Material shown:
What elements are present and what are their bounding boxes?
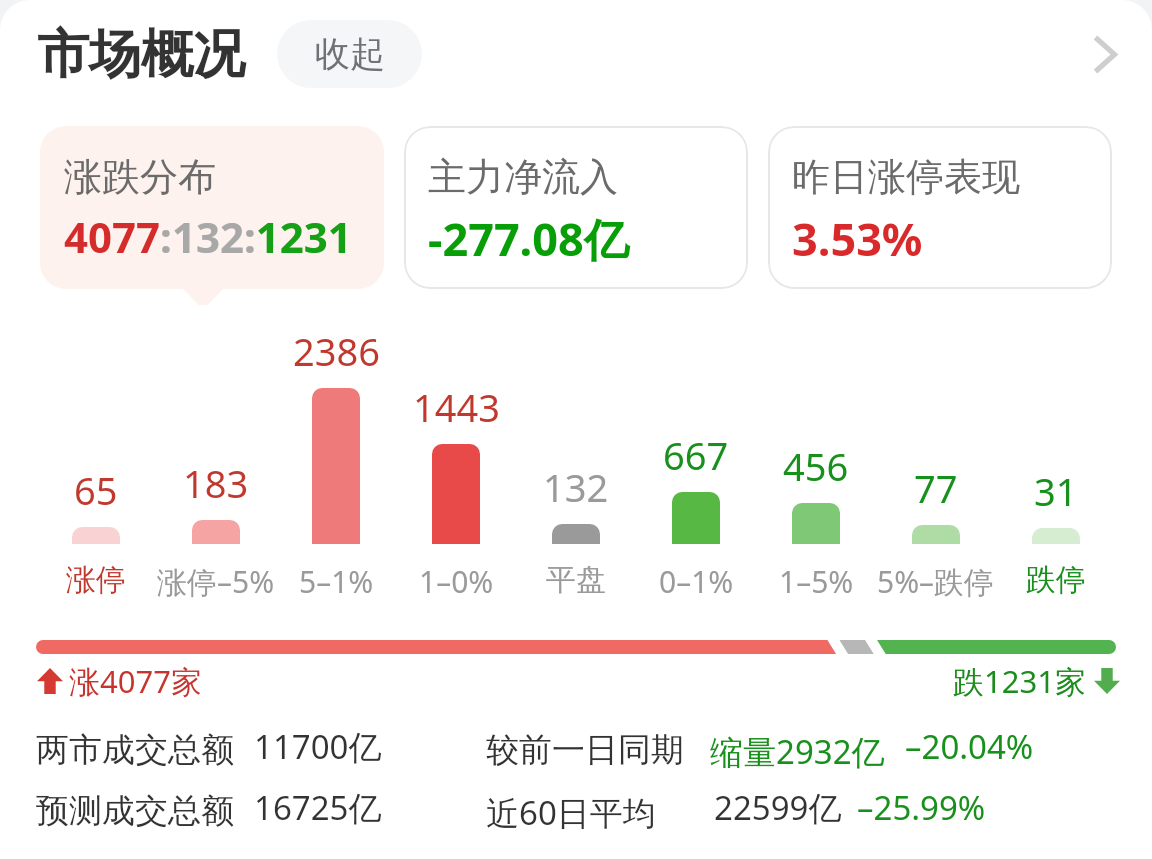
staticText: 两市成交总额	[36, 729, 234, 771]
staticText: 77	[914, 462, 958, 512]
staticText: 3.53%	[792, 208, 923, 269]
button[interactable]: 1443	[396, 330, 516, 590]
button[interactable]: 132	[516, 330, 636, 590]
staticText: 1–0%	[419, 561, 494, 602]
staticText: 涨跌分布	[64, 153, 216, 201]
staticText: 16725亿	[254, 785, 382, 830]
staticText: 主力净流入	[428, 153, 618, 201]
staticText: 跌1231家	[953, 660, 1086, 702]
staticText: –25.99%	[857, 785, 986, 830]
staticText: 较前一日同期	[486, 729, 684, 771]
button[interactable]: More	[1065, 14, 1145, 94]
staticText: 涨停	[66, 561, 126, 599]
staticText: 456	[783, 440, 849, 490]
staticText: 涨4077家	[69, 660, 202, 702]
button[interactable]: 昨日涨停表现	[768, 126, 1112, 289]
button[interactable]: 涨跌分布	[40, 126, 384, 289]
staticText: 预测成交总额	[36, 790, 234, 832]
staticText: –20.04%	[905, 724, 1034, 769]
staticText: 22599亿	[714, 785, 842, 830]
button[interactable]: 31	[996, 330, 1116, 590]
button[interactable]: 收起	[277, 20, 422, 88]
staticText: 近60日平均	[486, 790, 656, 835]
button[interactable]: 主力净流入	[404, 126, 748, 289]
staticText: 收起	[315, 32, 385, 76]
staticText: 31	[1034, 465, 1078, 515]
staticText: 1443	[413, 381, 500, 431]
staticText: 市场概况	[37, 22, 245, 88]
staticText: 667	[663, 429, 729, 479]
staticText: 2386	[293, 325, 380, 375]
staticText: 65	[74, 464, 118, 514]
button[interactable]: 77	[876, 330, 996, 590]
staticText: 5–1%	[299, 561, 374, 602]
staticText: 跌停	[1026, 561, 1086, 599]
button[interactable]: 市场概况	[0, 0, 1152, 104]
staticText: 涨停–5%	[157, 561, 275, 602]
staticText: 4077:132:1231	[64, 208, 352, 265]
staticText: 11700亿	[254, 724, 382, 769]
staticText: 缩量2932亿	[710, 729, 885, 774]
staticText: -277.08亿	[428, 208, 629, 269]
button[interactable]: 2386	[276, 330, 396, 590]
button[interactable]: 456	[756, 330, 876, 590]
staticText: 0–1%	[659, 561, 734, 602]
staticText: 183	[183, 457, 249, 507]
staticText: 132	[543, 461, 609, 511]
button[interactable]: 183	[156, 330, 276, 590]
button[interactable]: 65	[36, 330, 156, 590]
button[interactable]: 667	[636, 330, 756, 590]
staticText: 平盘	[546, 561, 606, 599]
staticText: 昨日涨停表现	[792, 153, 1020, 201]
staticText: 5%–跌停	[877, 561, 995, 602]
staticText: 1–5%	[779, 561, 854, 602]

Action item: Return a copy of every line in the records that includes the string "主力净流入".

Reply:
staticText: 主力净流入	[428, 153, 618, 201]
button[interactable]: 主力净流入	[404, 126, 748, 289]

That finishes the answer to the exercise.